HPLC was performed by the Agilent 1,100 Series HPLC system (Aglient Co. Ltd., Santa Clara, CA, United States) with an Agilent Zorbax SB-C18 column (250 mm × 4.6 mm, 5 µm) at 28°C. The mobile phase was composed of A (0.01% acetic acid solution) and B (0.01% acetic acid-acetonitrile) with a linear gradient elution program as follow: 0–30 min, 19–21% B; 30–35 min, 21–28% B; 35–41 min, 28–32% B; 41–52 min, 32–32% B; 52–70 min, 32–53% B; 70–80 min, 53–90% B. The injection volume was 20/5 µL. A 10 min equilibration time was adopted between HPLC runs. The flow rate was 1.0 ml/min and the detection wavelength was set at 203 nm.
Data Analysis
The heart RBCs intensity was assessed by Image-Pro Plus 6.0 (Media Cybernetios Inc., Rockvile, MD, United States). Differences of RBCs between groups were assessed by one-way analysis of variance (ANOVA), difference of inhibition rates between normal and abnormal XST groups was assessed by t-test, analysis was performed by GraphPad Prism six software. Peak areas were qualitatively analyzed by the Agilent ChemStation for LC Systems (Rev. B. 04. 03) (Aglient Co. Ltd., Santa Clara, CA, United States).
Results
The Anti-Platelet Aggregation Efficacy of XST Based on AA-Induced Zebrafish Thrombosis Model
Zebrafish were stained with o-dianisidine, images were acquired through a stereomicroscope and quantified by an image software. As shown in representative images (Figure 1A), compared with the control group, the RBCs were significantly decreased in the heart area of zebrafish in the model group (marked by the red dashed line), apart from this, the accumulation of RBCs in the caudal vein of zebrafish (marked by the red arrow) was significantly enhanced. These results indicated that the AA-induced zebrafish thrombosis model was successfully established. Aspirin is a well-known anti-platelet aggregation drug (Warner et al., 2011). Our results showed that it had outstanding efficacy on zebrafish with thrombus at 22.5 µg/ml. XST also exerted an anti-thrombotic effect at 400 µg/ml, it significantly inhibited RBCs aggregation in caudal venous and recovered the quantity of RBCs in the heart of AA-treated zebrafish. The results of quantitative analysis are exhibited in Figure 1B.
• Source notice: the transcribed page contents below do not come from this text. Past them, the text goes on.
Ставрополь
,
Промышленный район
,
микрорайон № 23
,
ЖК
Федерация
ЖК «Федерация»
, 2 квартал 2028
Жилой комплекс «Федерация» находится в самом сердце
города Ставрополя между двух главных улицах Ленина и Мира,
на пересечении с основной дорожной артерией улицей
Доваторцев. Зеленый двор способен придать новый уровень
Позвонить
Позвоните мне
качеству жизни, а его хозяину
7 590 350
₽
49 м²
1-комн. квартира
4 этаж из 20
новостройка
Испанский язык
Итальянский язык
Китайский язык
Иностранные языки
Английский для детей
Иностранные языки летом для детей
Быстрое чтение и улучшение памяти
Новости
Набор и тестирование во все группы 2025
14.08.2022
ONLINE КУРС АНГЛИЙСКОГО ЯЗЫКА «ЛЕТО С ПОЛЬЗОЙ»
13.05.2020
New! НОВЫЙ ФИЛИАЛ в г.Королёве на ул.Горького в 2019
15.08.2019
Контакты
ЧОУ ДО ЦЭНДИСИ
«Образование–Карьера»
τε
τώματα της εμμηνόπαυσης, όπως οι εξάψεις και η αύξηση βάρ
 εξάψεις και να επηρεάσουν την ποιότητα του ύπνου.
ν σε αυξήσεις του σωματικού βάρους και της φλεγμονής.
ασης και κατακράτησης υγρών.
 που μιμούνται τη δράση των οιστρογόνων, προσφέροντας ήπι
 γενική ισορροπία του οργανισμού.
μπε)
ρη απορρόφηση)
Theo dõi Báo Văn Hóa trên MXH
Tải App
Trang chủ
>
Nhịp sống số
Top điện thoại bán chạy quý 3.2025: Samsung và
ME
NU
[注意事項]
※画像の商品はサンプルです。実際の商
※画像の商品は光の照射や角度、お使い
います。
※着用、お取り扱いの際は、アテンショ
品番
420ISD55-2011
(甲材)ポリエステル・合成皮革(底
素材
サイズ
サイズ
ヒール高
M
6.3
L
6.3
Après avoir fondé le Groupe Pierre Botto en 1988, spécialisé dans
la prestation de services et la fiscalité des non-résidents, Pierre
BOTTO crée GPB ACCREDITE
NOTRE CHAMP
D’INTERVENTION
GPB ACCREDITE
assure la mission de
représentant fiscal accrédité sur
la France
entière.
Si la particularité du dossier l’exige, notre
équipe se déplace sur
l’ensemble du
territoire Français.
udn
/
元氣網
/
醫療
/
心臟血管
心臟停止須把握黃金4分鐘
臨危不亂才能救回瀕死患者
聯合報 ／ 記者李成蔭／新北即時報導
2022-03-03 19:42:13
FIGURE 1. (A) Zebrafish were stained with o-dianisidine in the control group, model group (AA 40 µmol/L), aspirin group (AA 40 µmol/L + aspirin 22.5 µg/ml), and XST group (AA 40 µmol/L + XST 400 µg/ml), RBCs in heart were marked by red dashed lines, caudal venous thrombus were guided by red arrows; (B) quantitative analysis measured the intensity of RBCs of zebrafish in heart area. The error bars represent the standard deviation of means, n = 10. All data were expressed by the mean ± SD, ##p < 0.01 vs. control group; **p < 0.01, *p < 0.05 vs. model group.
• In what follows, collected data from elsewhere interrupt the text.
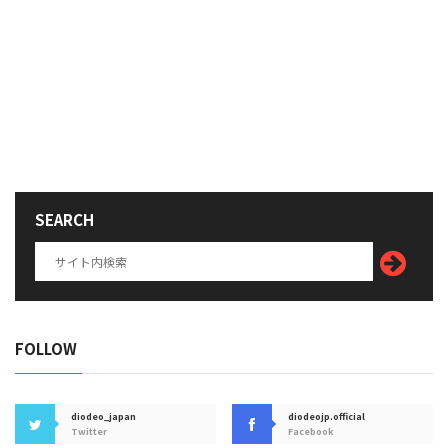
SEARCH
FOLLOW
diodeo_japan
diodeojp.official
Twitter
Facebook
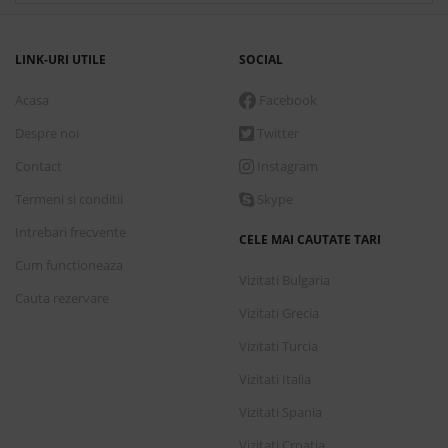
LINK-URI UTILE
SOCIAL
Acasa
Facebook
Despre noi
Twitter
Contact
Instagram
Termeni si conditii
Skype
Intrebari frecvente
CELE MAI CAUTATE TARI
Cum functioneaza
Vizitati Bulgaria
Cauta rezervare
Vizitati Grecia
Vizitati Turcia
Vizitati Italia
Vizitati Spania
Vizitati Croatia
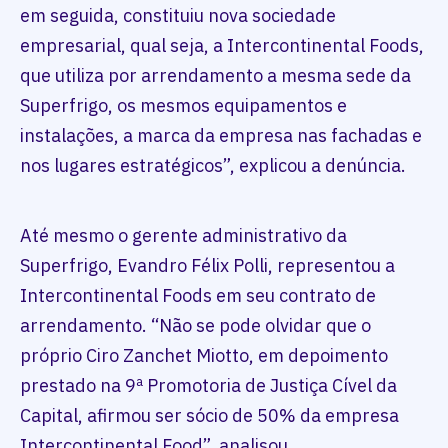
em seguida, constituiu nova sociedade
empresarial, qual seja, a Intercontinental Foods,
que utiliza por arrendamento a mesma sede da
Superfrigo, os mesmos equipamentos e
instalações, a marca da empresa nas fachadas e
nos lugares estratégicos”, explicou a denúncia.
Até mesmo o gerente administrativo da
Superfrigo, Evandro Félix Polli, representou a
Intercontinental Foods em seu contrato de
arrendamento. “Não se pode olvidar que o
próprio Ciro Zanchet Miotto, em depoimento
prestado na 9ª Promotoria de Justiça Cível da
Capital, afirmou ser sócio de 50% da empresa
Intercontinental Food”, analisou.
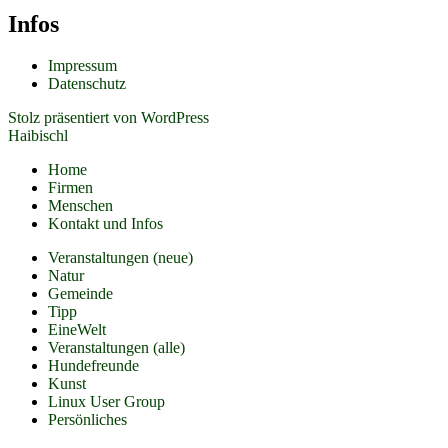
Infos
Impressum
Datenschutz
Stolz präsentiert von WordPress
Haibischl
Home
Firmen
Menschen
Kontakt und Infos
Veranstaltungen (neue)
Natur
Gemeinde
Tipp
EineWelt
Veranstaltungen (alle)
Hundefreunde
Kunst
Linux User Group
Persönliches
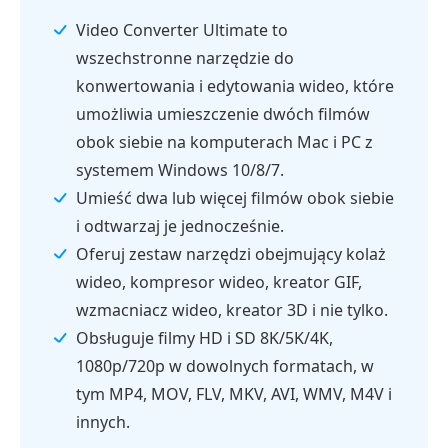
Video Converter Ultimate to
wszechstronne narzędzie do
konwertowania i edytowania wideo, które
umożliwia umieszczenie dwóch filmów
obok siebie na komputerach Mac i PC z
systemem Windows 10/8/7.
Umieść dwa lub więcej filmów obok siebie
i odtwarzaj je jednocześnie.
Oferuj zestaw narzędzi obejmujący kolaż
wideo, kompresor wideo, kreator GIF,
wzmacniacz wideo, kreator 3D i nie tylko.
Obsługuje filmy HD i SD 8K/5K/4K,
1080p/720p w dowolnych formatach, w
tym MP4, MOV, FLV, MKV, AVI, WMV, M4V i
innych.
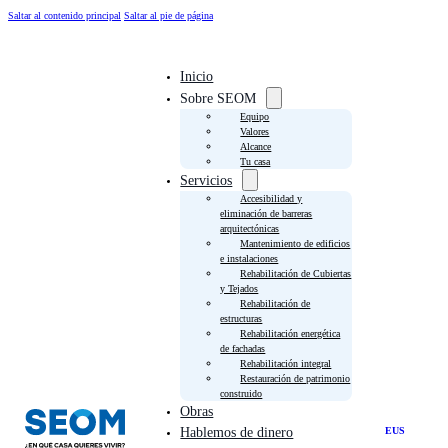
Saltar al contenido principal
Saltar al pie de página
Inicio
Sobre SEOM
Equipo
Valores
Alcance
Tu casa
Servicios
Accesibilidad y
eliminación de barreras
arquitectónicas
Mantenimiento de edificios
e instalaciones
Rehabilitación de Cubiertas
y Tejados
Rehabilitación de
estructuras
Rehabilitación energética
de fachadas
Rehabilitación integral
Restauración de patrimonio
construido
Obras
EUS
Hablemos de dinero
In order to verify the results obtained above, LCR-GFP (locals control region-green fluorescence protein) zebrafish with GFP-labeled hemoglobin were adopted for further study. The RBCs of thrombotic zebrafish accumulated in the caudal vein, and the blood flow was discontinuous and slow, furthermore the RBCs in the heart were decreased. The situation was improved in the XST treated group. Representative images were obtained by video recording and are shown in Figure 2. In addition to this, XST could restore RBCs intensity in thrombotic zebrafish dose-dependently, the minimum effective dose was 280 µg/ml (Figure 3B). Representative images are shown in Figure 3A.
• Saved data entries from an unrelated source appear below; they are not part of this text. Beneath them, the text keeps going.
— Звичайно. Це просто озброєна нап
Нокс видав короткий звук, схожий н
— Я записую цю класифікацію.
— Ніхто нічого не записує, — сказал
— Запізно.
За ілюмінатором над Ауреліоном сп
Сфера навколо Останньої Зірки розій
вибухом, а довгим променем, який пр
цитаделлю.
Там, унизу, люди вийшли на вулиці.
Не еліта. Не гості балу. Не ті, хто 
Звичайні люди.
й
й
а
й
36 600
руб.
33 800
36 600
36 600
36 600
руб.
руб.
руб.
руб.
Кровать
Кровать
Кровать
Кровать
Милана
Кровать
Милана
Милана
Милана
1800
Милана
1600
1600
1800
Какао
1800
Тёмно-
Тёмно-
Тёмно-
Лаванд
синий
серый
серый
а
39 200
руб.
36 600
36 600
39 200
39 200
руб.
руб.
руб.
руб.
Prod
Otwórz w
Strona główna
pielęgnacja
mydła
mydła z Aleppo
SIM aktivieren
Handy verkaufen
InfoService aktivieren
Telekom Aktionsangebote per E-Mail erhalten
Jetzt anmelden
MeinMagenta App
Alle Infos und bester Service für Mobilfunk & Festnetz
FIGURE 2. Transgenic LCR-GFP zebrafish in the control group, model group (AA 40 µmol/L), and XST group (AA 40 µmol/L + XST 400 µg/ml), RBCs in heart were marked by red dashed lines, caudal venous thrombus were guided by red arrows. n = 10.
FIGURE 3. (A) Zebrafish were stained with o-dianisidine in the control group, model group (AA 40 µmol/L), and XST groups of different concentrations (AA 40 µmol/L + XST 200, 240, 280, 320, 360, and 400 μg/ml), RBCs in heart were marked by red dashed lines; (B) quantitative analysis measured the intensity of RBCs of zebrafish in the control group, model group (AA 40 µmol/L), and XST groups of different concentrations (AA 40 µmol/L + XST 200, 240, 280, 320, 360, and 400 μg/ml) in the heart area. The error bars represent the standard deviation of means, n = 10. All data were expressed by the mean ± SD, ##p < 0.01 vs. control group; **p < 0.01, *p < 0.05 vs. model group.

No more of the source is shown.